------ DATASET CONTENT

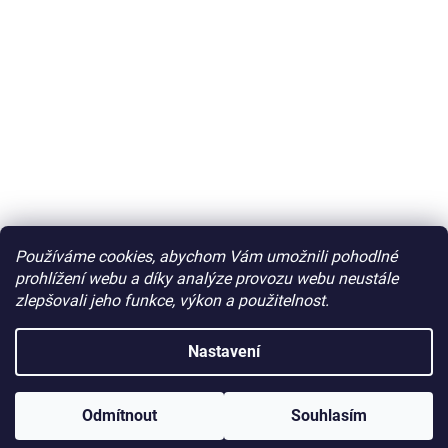
Používáme cookies, abychom Vám umožnili pohodlné
prohlížení webu a díky analýze provozu webu neustále
zlepšovali jeho funkce, výkon a použitelnost.
Nastavení
Odmítnout
Souhlasím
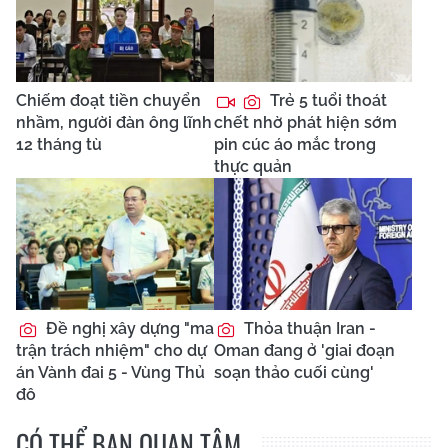
Chiếm đoạt tiền chuyển
Trẻ 5 tuổi thoát
nhầm, người đàn ông lĩnh
chết nhờ phát hiện sớm
12 tháng tù
pin cúc áo mắc trong
thực quản
Đề nghị xây dựng "ma
Thỏa thuận Iran -
trận trách nhiệm" cho dự
Oman đang ở 'giai đoạn
án Vành đai 5 - Vùng Thủ
soạn thảo cuối cùng'
đô
CÓ THỂ BẠN QUAN TÂM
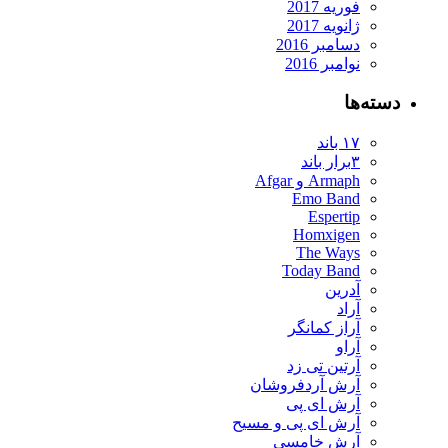
فوریه 2017
ژانویه 2017
دسامبر 2016
نوامبر 2016
دسته‌ها
۱۷ باند
۳برار باند
Armaph و Afgar
Emo Band
Espertip
Homxigen
The Ways
Today Band
آدرین
آراد
آراز کمانگر
آراو
آرتین تی زد
آرش آردفروشان
آرش ای پی
آرش ای پی و مسیح
آرش خامسی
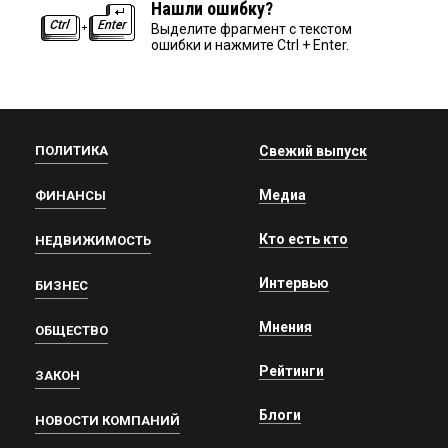
Нашли ошибку?
Выделите фрагмент с текстом
ошибки и нажмите Ctrl + Enter.
ПОЛИТИКА
Свежий выпуск
Медиа
ФИНАНСЫ
Кто есть кто
НЕДВИЖИМОСТЬ
Интервью
БИЗНЕС
Мнения
ОБЩЕСТВО
Рейтинги
ЗАКОН
Блоги
НОВОСТИ КОМПАНИЙ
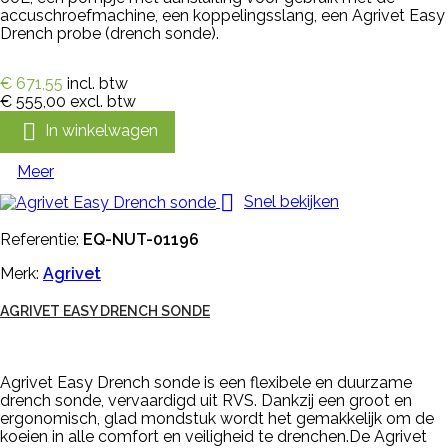
accuschroefmachine, een koppelingsslang, een Agrivet Easy
Drench probe (drench sonde).
€ 671,55
incl. btw
€ 555,00
excl. btw

In winkelwagen
Meer

Snel bekijken
Referentie:
EQ-NUT-01196
Merk:
Agrivet
AGRIVET EASY DRENCH SONDE
Agrivet Easy Drench sonde is een flexibele en duurzame
drench sonde, vervaardigd uit RVS. Dankzij een groot en
ergonomisch, glad mondstuk wordt het gemakkelijk om de
koeien in alle comfort en veiligheid te drenchen.De Agrivet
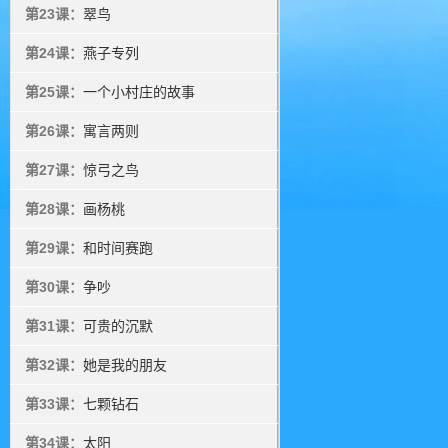
第23课：
翠鸟
第24课：
燕子专列
第25课：
一个小村庄的故事
第26课：
寓言两则
第27课：
惊弓之鸟
第28课：
画杨桃
第29课：
和时间赛跑
第30课：
争吵
第31课：
可贵的沉默
第32课：
她是我的朋友
第33课：
七颗钻石
第34课：
太阳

------------

*REQUIREMENT*:
Retype, exactly and only, the lines from the one containing "Armaph و Afgar" through the end of the entries, both ends included, and omit all pictures.

*WRITTEN RESPONSE*:
Armaph و Afgar
Emo Band
Espertip
Homxigen
The Ways
Today Band
آدرین
آراد
آراز کمانگر
آراو
آرتین تی زد
آرش آردفروشان
آرش ای پی
آرش ای پی و مسیح
آرش خامسی
Нашли ошибку?
Выделите фрагмент с текстом
ошибки и нажмите Ctrl + Enter.
ПОЛИТИКА
Свежий выпуск
Медиа
ФИНАНСЫ
Кто есть кто
НЕДВИЖИМОСТЬ
Интервью
БИЗНЕС
Мнения
ОБЩЕСТВО
Рейтинги
ЗАКОН
Блоги
НОВОСТИ КОМПАНИЙ
accuschroefmachine, een koppelingsslang, een Agrivet Easy
Drench probe (drench sonde).
€ 671,55
incl. btw
€ 555,00
excl. btw

In winkelwagen
Meer

Snel bekijken
Referentie:
EQ-NUT-01196
Merk:
Agrivet
AGRIVET EASY DRENCH SONDE
Agrivet Easy Drench sonde is een flexibele en duurzame
drench sonde, vervaardigd uit RVS. Dankzij een groot en
ergonomisch, glad mondstuk wordt het gemakkelijk om de
koeien in alle comfort en veiligheid te drenchen.De Agrivet
第23课：
翠鸟
第24课：
燕子专列
第25课：
一个小村庄的故事
第26课：
寓言两则
第27课：
惊弓之鸟
第28课：
画杨桃
第29课：
和时间赛跑
第30课：
争吵
第31课：
可贵的沉默
第32课：
她是我的朋友
第33课：
七颗钻石
第34课：
太阳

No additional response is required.